World January 23, 2026

S&P Maintains Madagascar’s Sovereign Credit Ratings with Stable Outlook Post-Transition

Political stabilization and continued donor support underpin rating affirmation despite economic hurdles

By Leila Farooq
S&P Maintains Madagascar’s Sovereign Credit Ratings with Stable Outlook Post-Transition

S&P Global Ratings has upheld Madagascar's sovereign credit ratings at ‘B-/B’ and removed the country from CreditWatch negative, signaling a stable outlook. The affirmation reflects a more stable political climate following last year’s military takeover, ongoing administrative continuity, and sustained timely debt servicing. While economic challenges persist, including a low GDP per capita and budgetary pressures, robust foreign currency reserves and donor engagement support fiscal stability.

Key Points

  • S&P affirms Madagascar’s sovereign credit ratings at ‘B-/B’ with a stable outlook following political stabilization.
  • Continued involvement of major international donors and timely debt payments underscore fiscal resilience despite political transition.
  • Projected GDP growth to approach 4% by 2028, driven by sectors like tourism, IT, agriculture, mining, and manufacturing.

S&P Global Ratings confirmed Madagascar’s sovereign credit ratings at ‘B-/B’ on Friday, simultaneously removing the nation from CreditWatch with a negative outlook. The ratings agency assigned a stable outlook, citing improved political stability after last October’s military intervention.

The transition maintained administrative continuity, and Madagascar preserved punctual debt repayments throughout the period. A notable aspect of this transition is the sustained engagement of key international donors—such as the International Monetary Fund, World Bank, and French Development Agency—which is uncommon following such political disruptions.

The easing of political tensions is attributed to the ousting of the former president, who faced substantial youth-led protests triggered by outages in water and electricity supply, governance deficiencies, and corruption concerns. Colonel M. Randrianirina, head of the elite CAPSAT military unit, was appointed as the transitional leader with constitutional court approval.
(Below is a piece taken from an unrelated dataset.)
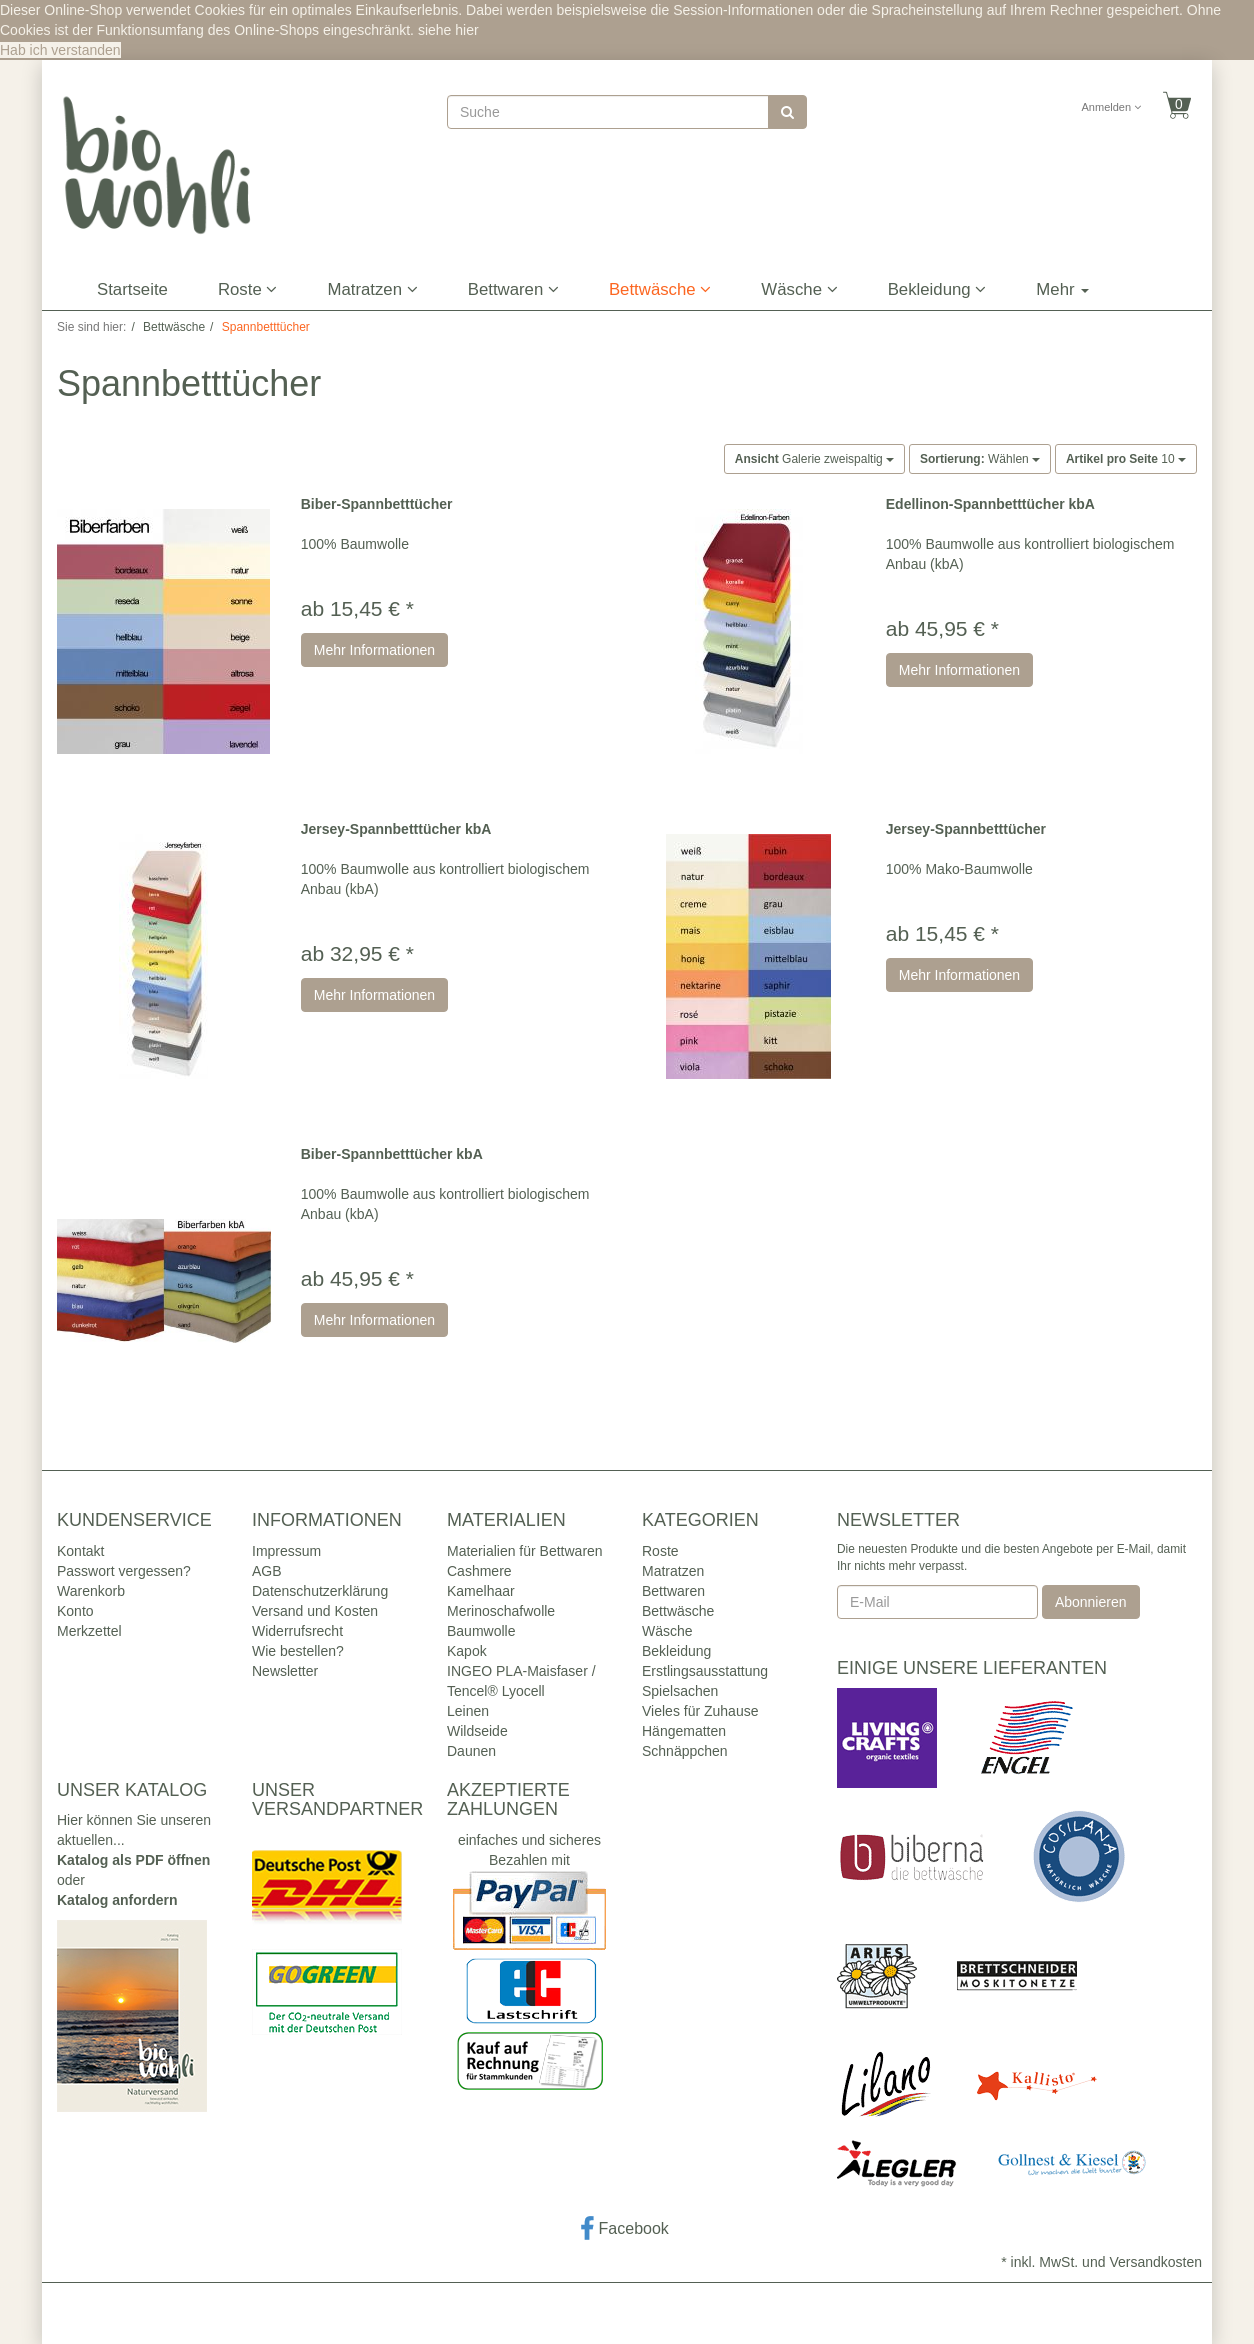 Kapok (467, 1651)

The stable outlook balances Madagascar’s ongoing vulnerabilities, including its fragile political atmosphere, low GDP per capita estimated at $600 in 2025, budget pressures stemming from underperforming state-owned enterprises, and risks associated with climate change. These are weighed against steady foreign currency reserves, continued international donor support, and a government debt profile characterized by low cost and long maturities.

S&P forecasts Madagascar’s real GDP growth to gradually strengthen, reaching roughly 4% by 2028. This growth trajectory is expected to benefit from diverse sectors including tourism, information technology, agriculture, manufacturing, mining, and construction. Nonetheless, structural impediments such as susceptibility to natural disasters, critical infrastructure shortfalls, and governance weaknesses persist as challenges.

The current account deficit is projected to remain high, averaging nearly 6% of GDP between 2026 and 2029. Meanwhile, the budget deficit is anticipated to increase in line with improved fiscal execution. Despite these fiscal pressures, Madagascar’s government debt structure remains advantageous due to concessional financing provisions, which keep interest burdens manageable.

S&P noted conditions under which ratings could worsen, specifically if political unrest reemerges or liquidity strains arise from deteriorating fiscal positions. Conversely, upgrades remain possible should Madagascar manage to reduce its budget deficit beyond current expectations and enhance its external balances through export growth.

Risks

  • Political instability could resurface, threatening credit ratings and economic progress.
  • Persistent budget deficits and high current account deficits pose fiscal and external vulnerabilities.
  • Structural challenges including exposure to natural disasters, infrastructure deficits, and governance weaknesses remain significant obstacles.